## Analyzing a Movie Dataset

### Getting general information about the dataset

In [None]:
# Loading the dataset
import pandas as pd
import numpy as np

movies_df = pd.read_csv("imdb_top_1000.csv")

# Print first few rows of the dataset
movies_df.head()


In [None]:
# Get general information about the dataframe
movies_df.info()

In [None]:
# Summary statistics of numerical columns
movies_df.describe()
# for this dataset, it doesn't tell me too much

In [None]:
movies_df.set_index('Series_Title', inplace=True) # Change index to be Title column
movies_df.head(4)

In [None]:
movies_df.tail(10)

In [None]:
# Add a 'Rank' column
movies_df['Rank'] = range(1, len(movies_df) + 1)
movies_df.info()

### Cleaning up the dataset

*Let's move the 'Rank' column to the top*

In [None]:
# get list of column names
new_columns = list(movies_df.columns)
# remove the 'Rank' column from the list
new_columns.remove('Rank')
# insert 'Rank' column at specified index
new_columns.insert(0, 'Rank')
# Reorder the DataFrame Columns
movies_df = movies_df[new_columns]
# Check DataFrame info
movies_df.info()

In [None]:
# Sorting the data by ratings
movies_df = movies_df.sort_values(by='IMDB_Rating', ascending=False)

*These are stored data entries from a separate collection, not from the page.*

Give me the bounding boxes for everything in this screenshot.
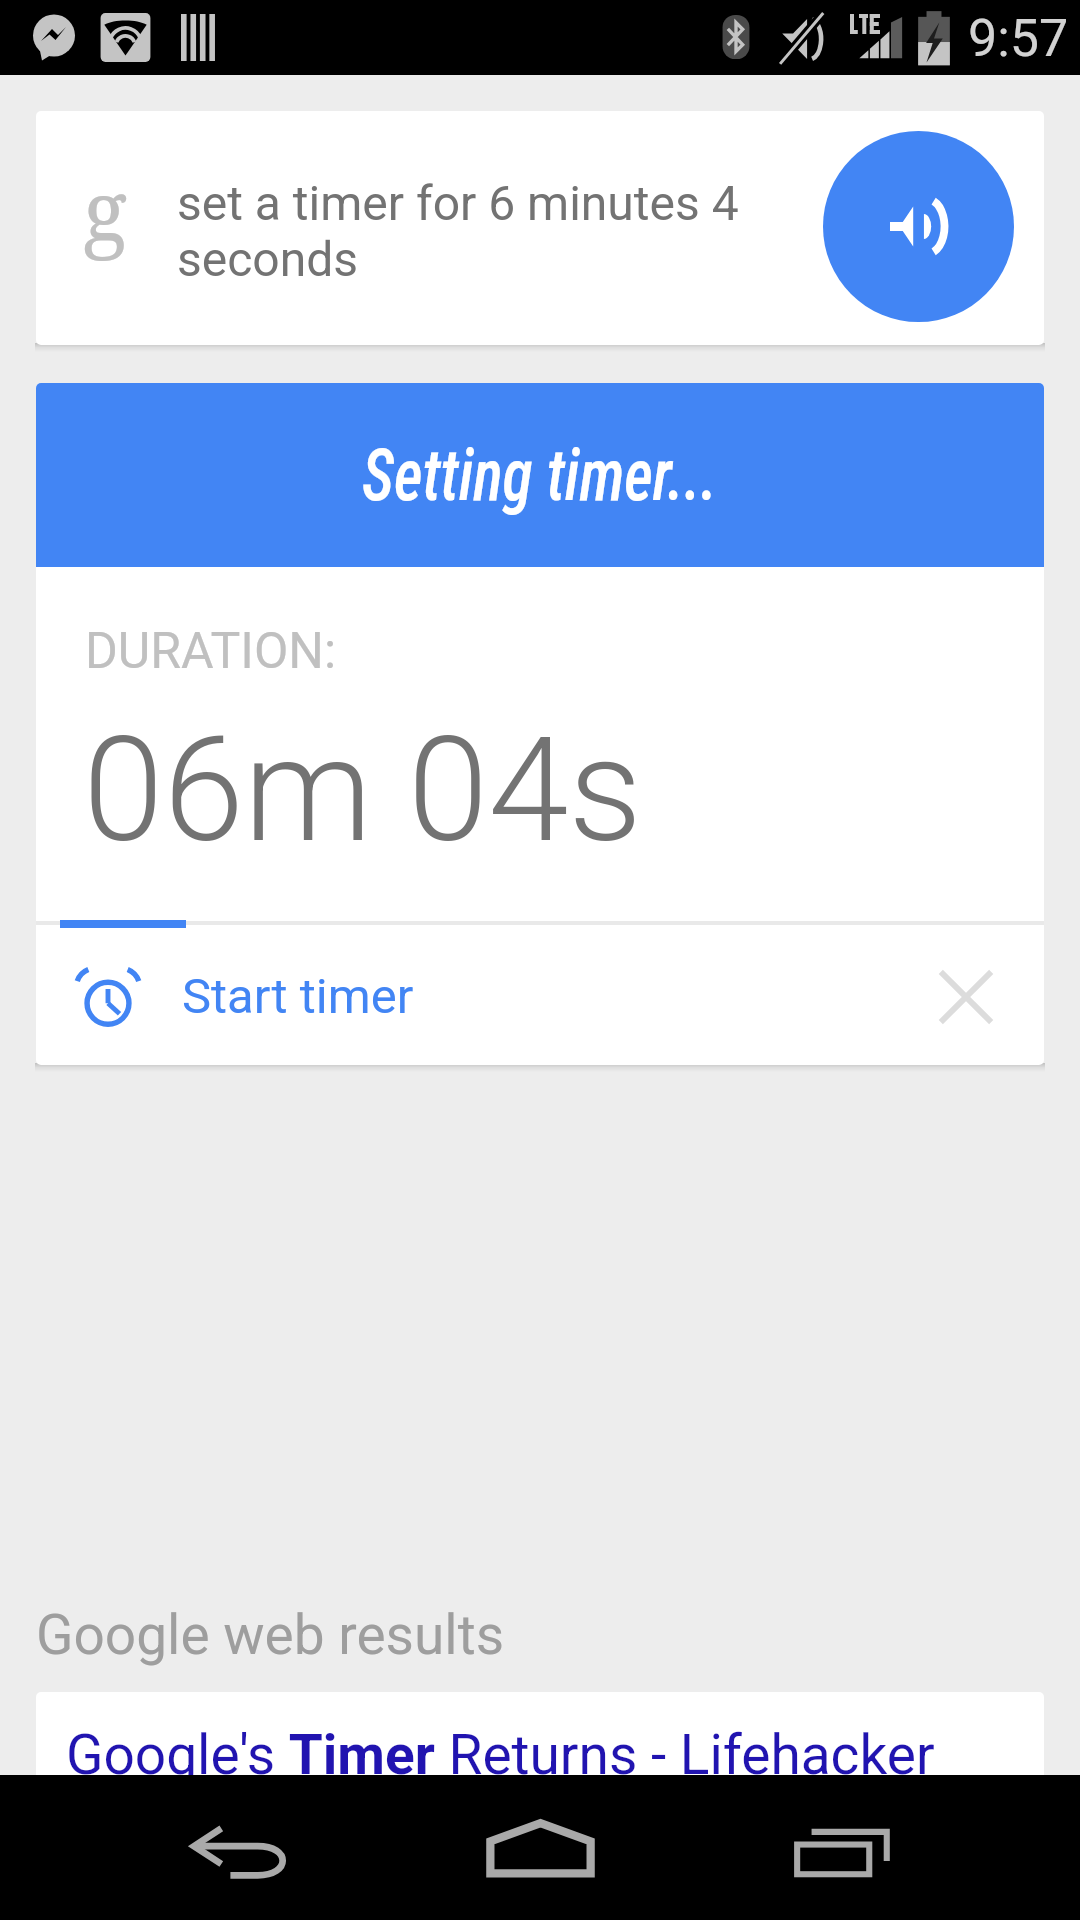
staticText: Start timer: [182, 968, 414, 1025]
button[interactable]: Recents: [713, 1775, 973, 1920]
button[interactable]: Play audio: [823, 131, 1014, 322]
button[interactable]: g: [36, 111, 1044, 345]
staticText: 9:57: [968, 8, 1069, 69]
button[interactable]: Back: [110, 1775, 370, 1920]
button[interactable]: Home: [410, 1775, 670, 1920]
button[interactable]: Close: [906, 937, 1026, 1057]
staticText: g: [83, 153, 128, 265]
staticText: 06m 04s: [83, 705, 643, 875]
staticText: set a timer for 6 minutes 4 seconds: [177, 175, 769, 288]
staticText: DURATION:: [85, 622, 337, 681]
staticText: Setting timer...: [362, 432, 718, 518]
button[interactable]: Start timer: [36, 928, 1044, 1065]
button[interactable]: Google's Timer Returns - Lifehacker: [36, 1692, 1044, 1852]
staticText: Google web results: [36, 1603, 505, 1667]
staticText: Google's Timer Returns - Lifehacker: [66, 1723, 935, 1787]
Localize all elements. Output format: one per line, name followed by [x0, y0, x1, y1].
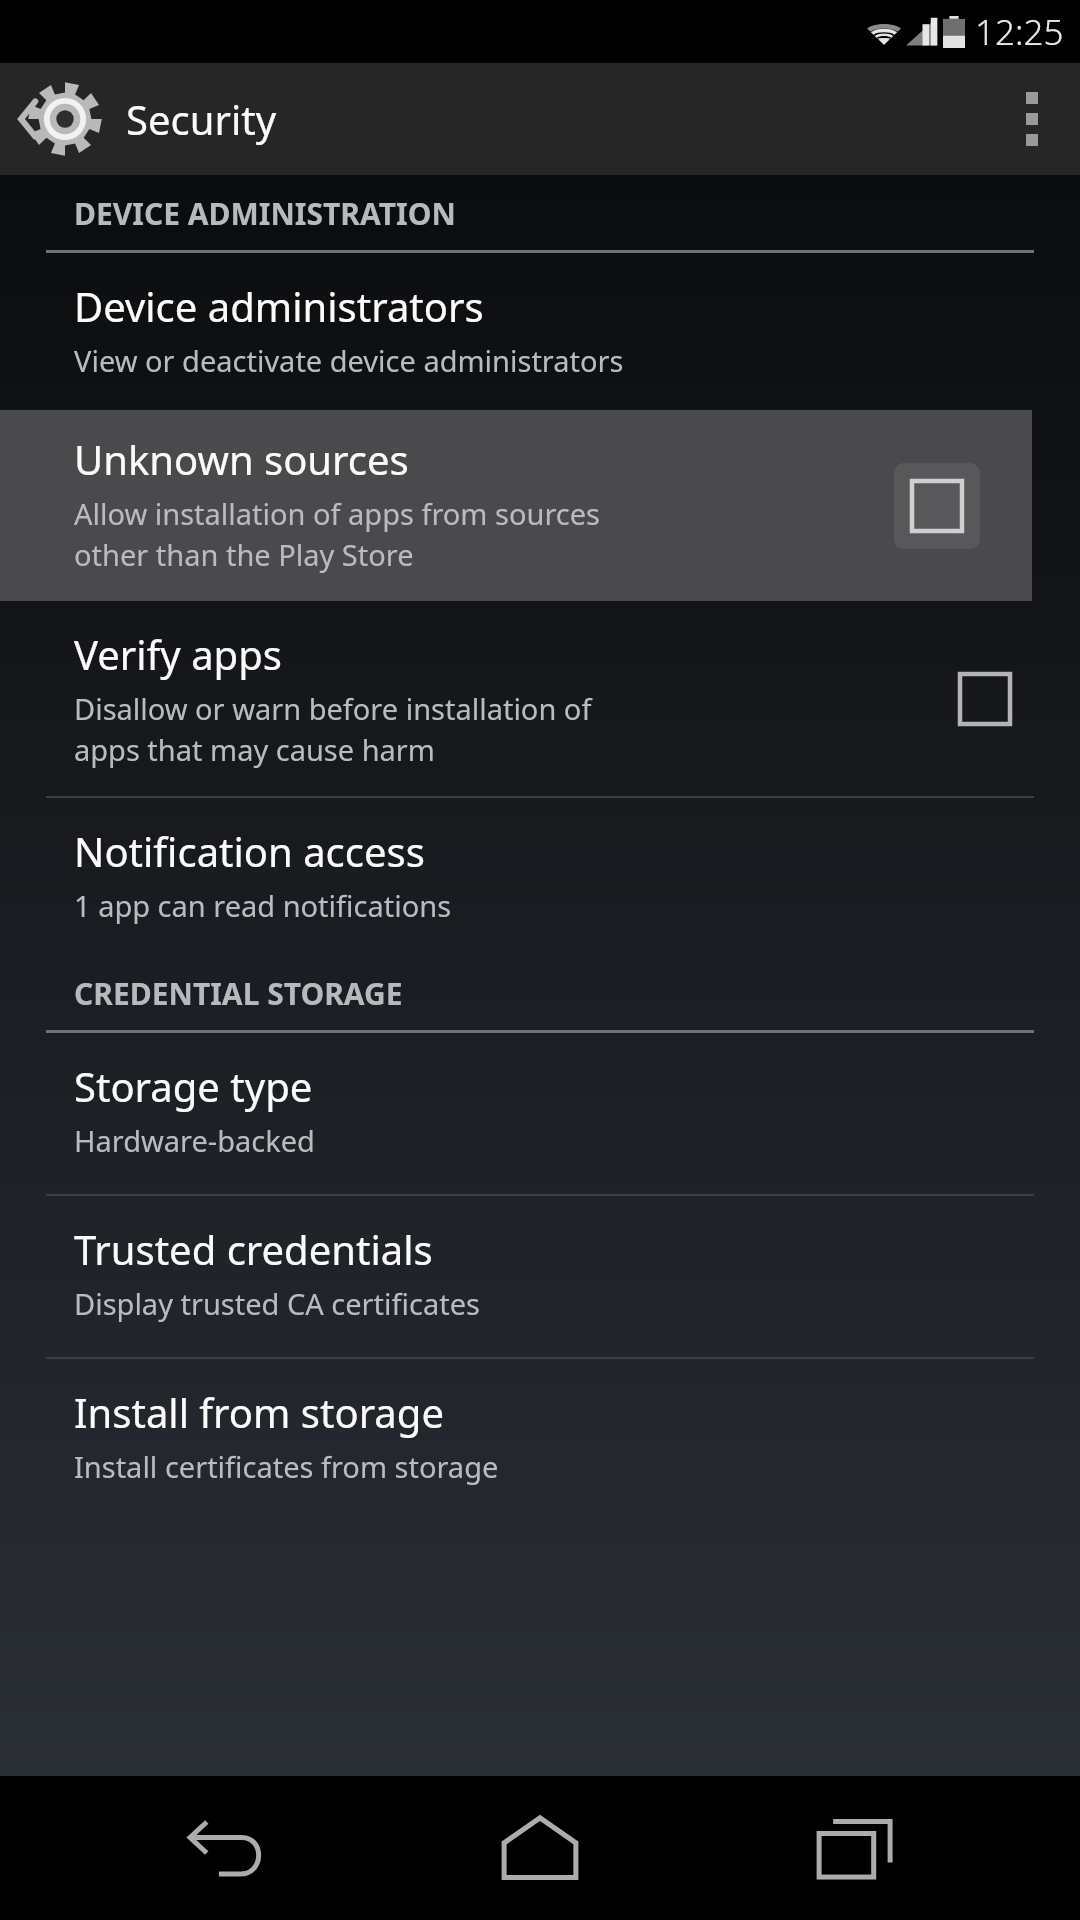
staticText: Display trusted CA certificates [74, 1284, 480, 1323]
button[interactable]: Storage type [0, 1033, 1080, 1194]
button[interactable]: Trusted credentials [0, 1196, 1080, 1357]
staticText: Install from storage [74, 1385, 444, 1439]
staticText: Security [126, 92, 277, 146]
button[interactable]: More options [984, 63, 1080, 175]
button[interactable]: Notification access [0, 798, 1080, 959]
staticText: Unknown sources [74, 432, 409, 486]
button[interactable]: Unknown sources checkbox [894, 463, 980, 549]
button[interactable]: Unknown sources [0, 410, 1032, 601]
button[interactable]: Verify apps [0, 601, 1080, 796]
staticText: Install certificates from storage [74, 1447, 499, 1486]
staticText: Storage type [74, 1059, 313, 1113]
staticText: Disallow or warn before installation of … [74, 689, 592, 770]
button[interactable]: Recents [765, 1776, 945, 1920]
staticText: Allow installation of apps from sources … [74, 494, 600, 575]
button[interactable]: Device administrators [0, 253, 1080, 410]
staticText: Device administrators [74, 279, 484, 333]
button[interactable]: Install from storage [0, 1359, 1080, 1512]
staticText: Verify apps [74, 627, 282, 681]
staticText: DEVICE ADMINISTRATION [74, 193, 456, 234]
button[interactable]: Verify apps checkbox [942, 656, 1028, 742]
other: Navigate up [10, 79, 120, 159]
button[interactable]: Back [135, 1776, 315, 1920]
staticText: Hardware-backed [74, 1121, 315, 1160]
staticText: CREDENTIAL STORAGE [74, 973, 403, 1014]
staticText: 12:25 [975, 8, 1064, 56]
staticText: Trusted credentials [74, 1222, 433, 1276]
staticText: Notification access [74, 824, 425, 878]
staticText: View or deactivate device administrators [74, 341, 624, 380]
button[interactable]: Navigate up [0, 63, 297, 175]
staticText: 1 app can read notifications [74, 886, 452, 925]
button[interactable]: Home [450, 1776, 630, 1920]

movies_df.reset_index(inplace=True)

movies_df.set_index('Rank', inplace=True)

movies_df

In [None]:
movies_df.shape

In [None]:
movies_df.size

In [None]:
movies_df.sort_index().head()

In [None]:
# Handling missing data
print(movies_df.isnull().sum())

In [None]:
#movies_df.fillna(0)
#print(movies_df.isna().sum())
#lets remove rows with null data
movies_df_clean = movies_df.dropna()
movies_df_clean.info()

In [None]:
sum(movies_df.duplicated())

In [None]:
# convert gross to numeric type coerce errors to NaN for non numeric values
movies_df_clean['Gross'] = pd.to_numeric(movies_df_clean['Gross'], errors='coerce')
movies_df_clean.info()

In [None]:
movies_df_clean['Runtime'] = movies_df_clean['Runtime'].str.replace(' min', '')
# Convert the 'Runtime' column to numeric type
movies_df_clean['Runtime'] = pd.to_numeric(movies_df_clean['Runtime'], errors='coerce')
movies_df_clean.head()

In [None]:
# drop rows with missing gross data
movies_df.dropna(subset=['Gross'], inplace=True)
movies_df

In [None]:
movies_df['Released_Year'] = pd.to_datetime(movies_df['Released_Year'])
movies_df.head()
# doesnt work because dont have the full date only the year

In [None]:
movies_df['Released_Year'] = pd.to_datetime(movies_df['Released_Year'] + '-01-01')
movies_df.head()

In [None]:
movies_df['Released_Year'] = pd.to_datetime(movies_df['Released_Year'])
movies_df['Released_Year'] = movies_df['Released_Year'].dt.year

In [None]:
# drop unused columns
movies_df.drop(['Certificate', 'Poster_Link'], axis=1, inplace=True)
movies_df.shape

In [None]:
# String cleaning
movies_df['Genre'] = movies_df['Genre'].str.strip().str.lower()
print(movies_df['Genre'].head())

In [None]:
# correcting data types
movies_df['Gross'] = movies_df['Gross'].str.replace(',', '').astype(float)
movies_df

### Analyzing the data

In [None]:
# Get genre count 
movies_df['Genre'].value_counts().head(40)

In [None]:
# Show only movies with genre name Drama
movies_df[movies_df['Genre'] == 'Drama']

In [None]:
# Get movies with released after 2015
after_year = movies_df['Released_Year'] > '2015'
movies_df[after_year]

In [None]:
print(movies_df_clean['Runtime'].dtype) # checking runtime datatype

In [None]:
#movie with highest votes
# Sort the DataFrame by 'Number of Votes' column in descending order
movies_sorted_by_votes = movies_df_clean.sort_values(by='No_of_Votes', ascending=False)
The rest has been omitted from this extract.